|3| Karanlıkla Tekrardan Selamlaşmak

640 84 134
                                    

Namjoon:
Sen ciddi olamazsın Jeongguk

Yalancı Prens:
Hyung özür dilerim gerçekten

Namjoon:
Sen benim en sinirlendiğim şeyi bilmiyor musun?

Yalancı Prens:
Biliyorum.
Sırf eski aşkın yüzünden şirkete 'SeokJin' isimli tek bir kişiyi bile girdirmedin. Herkesin hakkını yedin.

Namjoon:
Ama sen bunu önemsemedin ve bana Taehyung'un abisinin adını söylemedin

Yalancı Prens:
Sen farkında mısın yaptıklarının? Seni önemsemeyen bir tane herif için kaç kişinin canını yaktın, umutlarını söndürdün

Namjoon:
Jeongguk bilmediğin şeyler hakkında yorum yapma

Yalancı Prens:
Anlatmıyorsun ki? Anlatmanı her birimiz kaç kez istedik ama tek bilebildiğimiz eski aşkının isminin SeokJin olduğuydu, ona da bizim çıkarımlarımız sayesinde ulaştık

Namjoon:
Sabrımı zorluyorsun Jeongguk

Yalancı Prens:
Ben de isminin Seokjin olduğu yüzünden şirket kapısından gönderilen kişilerin göz yaşlarını gördükçe sabrımın sınandığını hissediyorum inan

Namjoon:
Jeongguk

Yalancı Prens:
Ne o yoksa Seokjin Hyung'u mu kovacaksın? Ya da sen mi gideceksin bu sefer

Namjoon:
Lütfen sakinleş

Yalancı Prens:
Bak kaç aydır içime atıyorum bu şeyleri, sırf senden korktuğum için sana hiçbir şey söyleyemiyorum
Kendi çıkarların uğruna yemeği mahvetmene de izin veremem

Namjoon:
Tamam telefonu bırak onlar gelene kadar anca sakinleşirsin.
Senin için deneyeceğim

Jeongguk telefonu masanın en kenarına düşmesini önemsemiyormuş gibi koydu. Dışarıda olan soğuk hava içeriye girmemek üzerine yemin etmiş gibi hiç yoktu.

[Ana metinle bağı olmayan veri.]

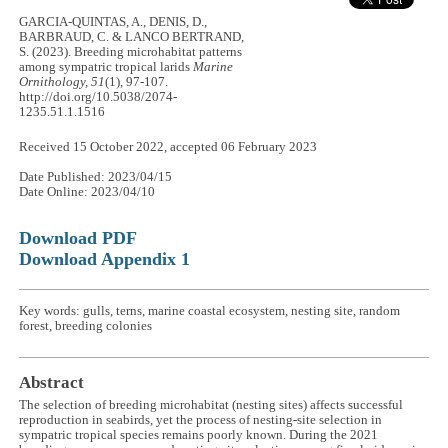
GARCIA-QUINTAS, A., DENIS, D.,
BARBRAUD, C. & LANCO BERTRAND,
S. (2023). Breeding microhabitat patterns
among sympatric tropical larids
Marine
Ornithology, 51
(1), 97-107.
http://doi.org/10.5038/2074-
1235.51.1.1516
Received 15 October 2022, accepted 06 February 2023
Date Published: 2023/04/15
Date Online: 2023/04/10
Download PDF
Download Appendix 1
Key words: gulls, terns, marine coastal ecosystem, nesting site, random
forest, breeding colonies
Abstract
The selection of breeding microhabitat (nesting sites) affects successful
reproduction in seabirds, yet the process of nesting-site selection in
sympatric tropical species remains poorly known. During the 2021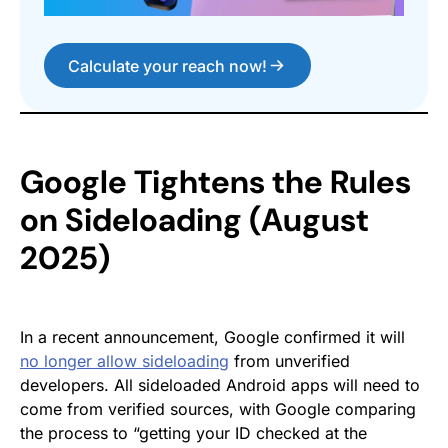
Calculate your reach now!
Google Tightens the Rules
on Sideloading (August
2025)
In a recent announcement, Google confirmed it will
no longer allow sideloading
from unverified
developers. All sideloaded Android apps will need to
come from verified sources, with Google comparing
the process to “getting your ID checked at the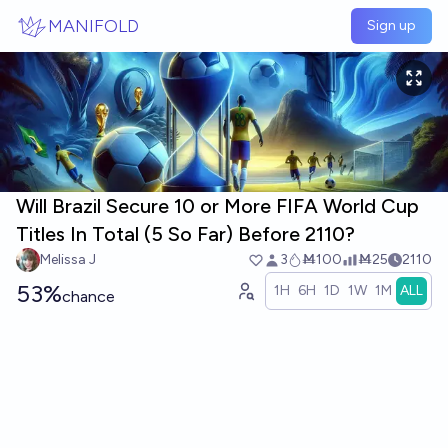
Skip to main content
MANIFOLD
Sign up
Will Brazil Secure 10 or More FIFA World Cup
Titles In Total (5 So Far) Before 2110?
Melissa J
3
Ṁ100
Ṁ25
2110
53%
1H
6H
1D
1W
1M
ALL
chance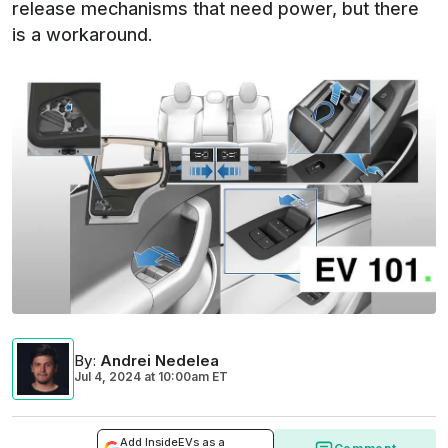
release mechanisms that need power, but there
is a workaround.
By
:
Andrei Nedelea
Jul 4, 2024
at
10:00am ET
Add InsideEVs as a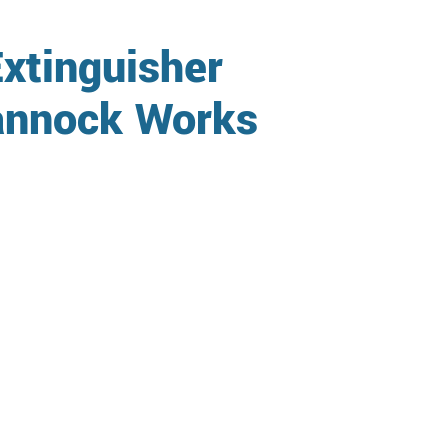
xtinguisher
Cannock Works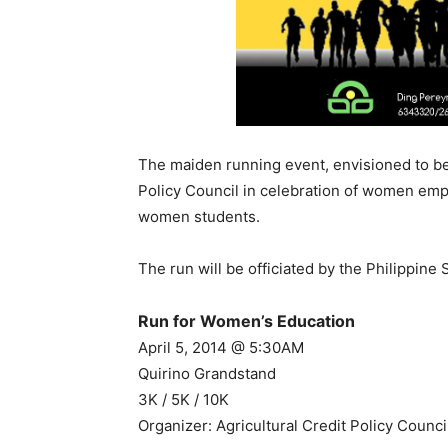
The maiden running event, envisioned to be a
Policy Council in celebration of women em
women students.
The run will be officiated by the Philippin
Run for Women’s Education
April 5, 2014 @ 5:30AM
Quirino Grandstand
3K / 5K / 10K
Organizer: Agricultural Credit Policy Counc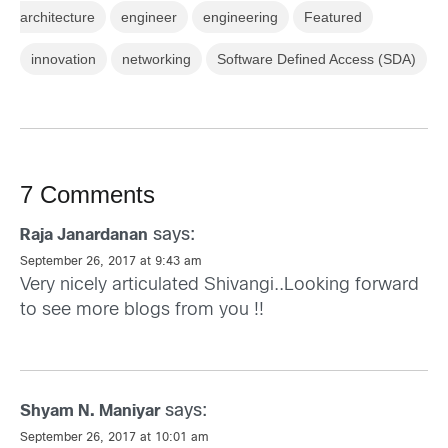
architecture
engineer
engineering
Featured
innovation
networking
Software Defined Access (SDA)
7 Comments
says:
Raja Janardanan
September 26, 2017 at 9:43 am
Very nicely articulated Shivangi..Looking forward
to see more blogs from you !!
says:
Shyam N. Maniyar
September 26, 2017 at 10:01 am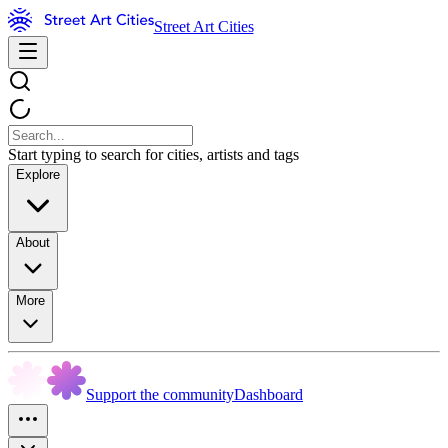
Street Art Cities
Start typing to search for cities, artists and tags
Explore
About
More
Support the community
Dashboard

Ellerini sert bir biçimde bacaklarının iç tarafına terini silmek amacıyla sürtmüştü.
Gözlerime bakarak kesik bir sesle "Teşekkür ederim Hyung" demişti

Az önce Taehyung arabadan bir şey almak için dışarı çıkmıştı, Seokjin ise lavaboya gideceğini söylemişti ve on dakikayı aşkın sürede gelmiyordu

Lavabo kapısından aldığım gözlerim Jeongguk'u buldu
"Hyung bende bir kaç şey almıştım arabadan alıp geleyim onları"
Ağzımı daha onaylamamak için açamamışken önümde sadece boş üç sandalye kalmıştı.

İçimden SeokJin'in lavabodan hemen gelmemesi için dua ederken karşımdan gelen bedeni gördüğümde büyük bir günah işlediğimi anlamıştım.

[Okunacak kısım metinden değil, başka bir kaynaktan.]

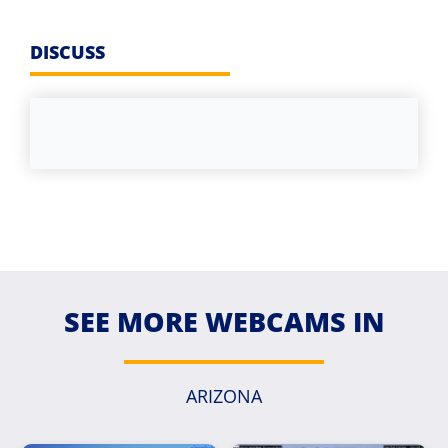
DISCUSS
SEE MORE WEBCAMS IN
ARIZONA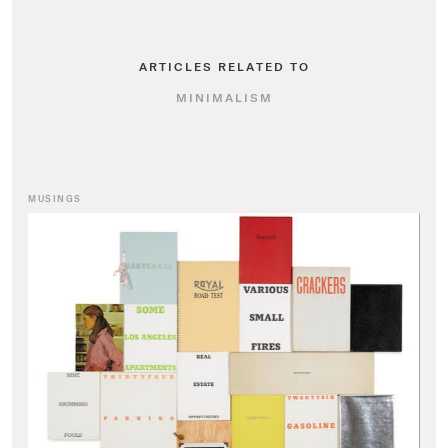
ARTICLES RELATED TO
MINIMALISM
MUSINGS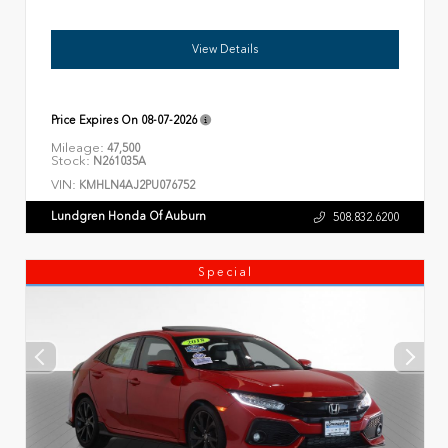
View Details
Price Expires On
08-07-2026
Mileage:
47,500
Stock:
N261035A
VIN:
KMHLN4AJ2PU076752
Lundgren Honda Of Auburn
508.832.6200
Special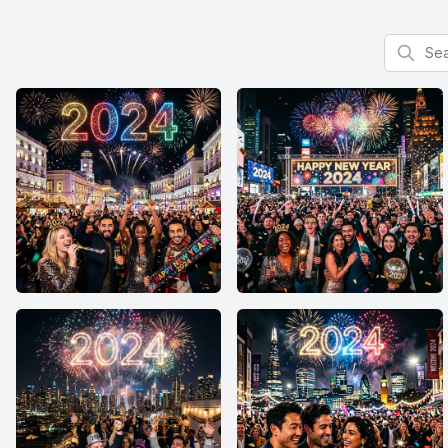
Search f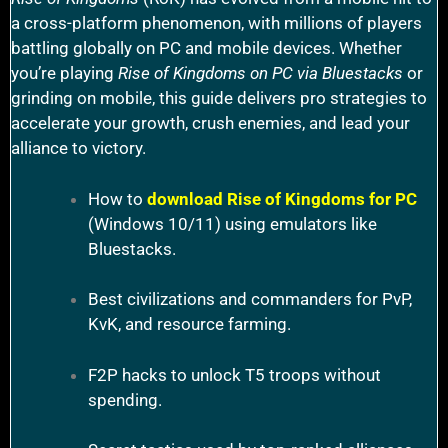
a cross-platform phenomenon, with millions of players
battling globally on PC and mobile devices. Whether
you’re playing
Rise of Kingdoms on PC via Bluestacks
or
grinding on mobile, this guide delivers pro strategies to
accelerate your growth, crush enemies, and lead your
alliance to victory.
How to
download Rise of Kingdoms for PC
(Windows 10/11) using emulators like
Bluestacks.
Best civilizations and commanders for PvP,
KvK, and resource farming.
F2P hacks to unlock T5 troops without
spending.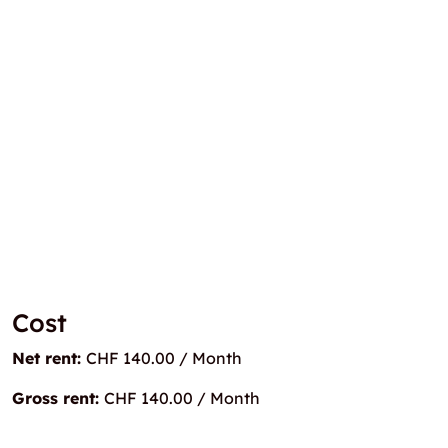
Cost
Net rent:
CHF 140.00 / Month
Gross rent:
CHF 140.00 / Month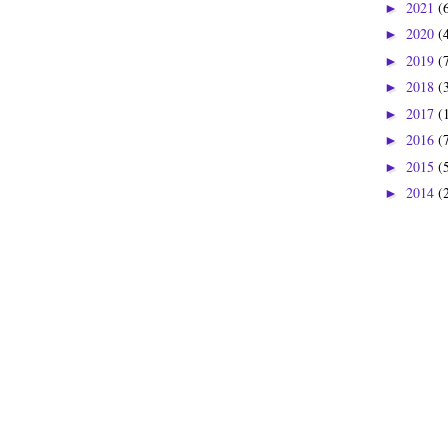
2021
(
►
2020
(
►
2019
(
►
2018
(
►
2017
(
►
2016
(
►
2015
(
►
2014
(
►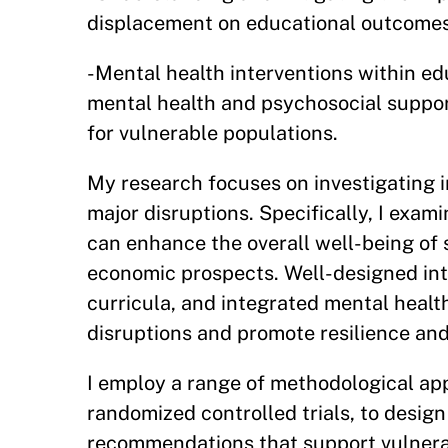
displacement on educational outcome
-Mental health interventions within ed
mental health and psychosocial suppor
for vulnerable populations.
My research focuses on investigating i
major disruptions. Specifically, I exa
can enhance the overall well-being of
economic prospects. Well-designed int
curricula, and integrated mental health
disruptions and promote resilience an
I employ a range of methodological ap
randomized controlled trials, to desig
recommendations that support vulnerab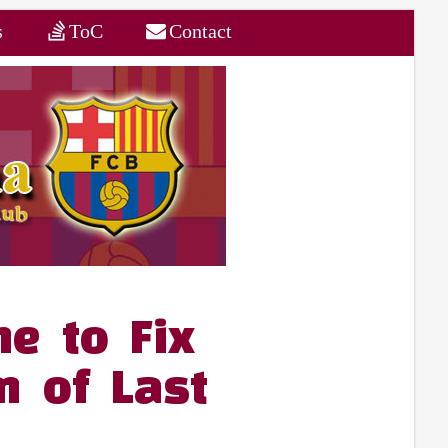
s
ToC
Contact
e to Fix
m of Last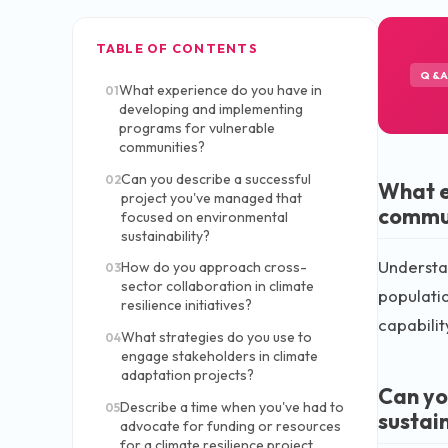
TABLE OF CONTENTS
Q&
What experience do you have in
01
developing and implementing
programs for vulnerable
communities?
Can you describe a successful
02
What e
project you've managed that
commu
focused on environmental
sustainability?
Understan
How do you approach cross-
03
sector collaboration in climate
populatio
resilience initiatives?
capabilit
What strategies do you use to
04
engage stakeholders in climate
adaptation projects?
Can yo
Describe a time when you've had to
05
sustain
advocate for funding or resources
for a climate resilience project.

Bedenim tekrardan titremeye başlamıştı. En son dokuz ay önce bana bu hissi yaşatan kişiyle, şu an bana bu hissi yaşatan insan aynıydı.

O kadar rahattı ki, kemerini karşımda takarak geliyordu. Beni çıldırtmak istercesine hem de.

Yanıma yanaşırken masadaki eksikliği görmüştü
"Bizimkiler nerde. Yoksa fırsattan istifade mi yapıyorlar" deyip her tarafı saran kahkahasını attı. Bu kahkahayı en son benim bu gece sadece içmeye geldiğimi söylediğimde, dokuz ay önce duymuştum.